1 günde 2.400 ton kül, 1 yılda ise 365 x 2400 = 876.000 ton
Bu hesaba planlananlardan sadece Tosyalı ve Atakaş’ın 1 yılda yaklaşık 2 milyon tonluk kül dağları oluşacaktır. Ekonomik ömrü olan 30 yıl boyunca ne kadar kül birikeceği hesaplandığında ürkütücü sonuçlar çıkacaktır.
Yalnızca su tüketimi ve kül konusunda değil, termik santralden çıkan uçucu küllerin rüzgarla etrafa dağılması ile de büyük bir ekolojik soruna neden olunacaktır.
Katı veya sıvı yakıtla çalışan termik santrallerin kükürt dioksit, azot oksitler, karbon monoksit, hidrokarbon, flor ve uçucu küller salması nedeniyle atmosferi kirlettiği bilinmektedir.

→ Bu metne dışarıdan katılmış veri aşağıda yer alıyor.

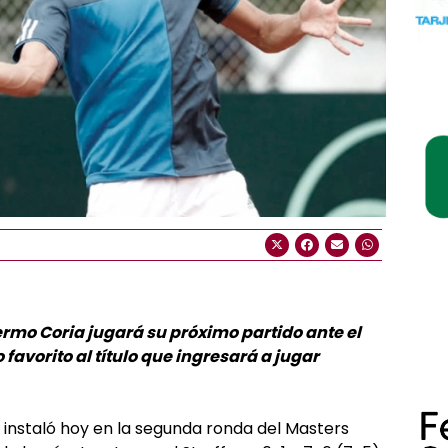
rmo Coria jugará su próximo partido ante el
o favorito al título que ingresará a jugar
e instaló hoy en la segunda ronda del Masters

Özellikle kömür ve linyit kömürü kullanan termik santrallerde bu olumsuzluk çok yoğun düzeyde yaşanmaktadır. TÜİK’in (2012) resmi rakamlarında yer verildiği üzere, termik santrallerde oluşan atığın ancak %65 kadarı kül barajlarında depolanmıştır. Geriye kalan %35’in büyük bir kısmının rüzgar ile uçuşarak, toprağa, suya ve gıda zinciri ile birlikte insan vücuduna ulaştığı bilinmektedir.
Yatırımcı firmalar ÇED raporlarında ve planlarında çok daha iyi planlamalar yaptıklarını belirtseler de resmi TUİK verilerinden hareketle İskenderun OSB’de çalışacak 3 termik santral deniz ve toprağa yılda 2 milyon tonun %35’i kadar termik santral atığı toz yağdıracaktır. Sonuç olarak tozu bol, denizi çok sıcak ve devasa kül dağları olan bir yöre olacağız.
Termik santrallerinin karbon monoksit ve karbondioksit salınımları ile ilgili İskenderun’u aşan küresel tehdidi ise apayrı bir tehdit oluşturmaktadır.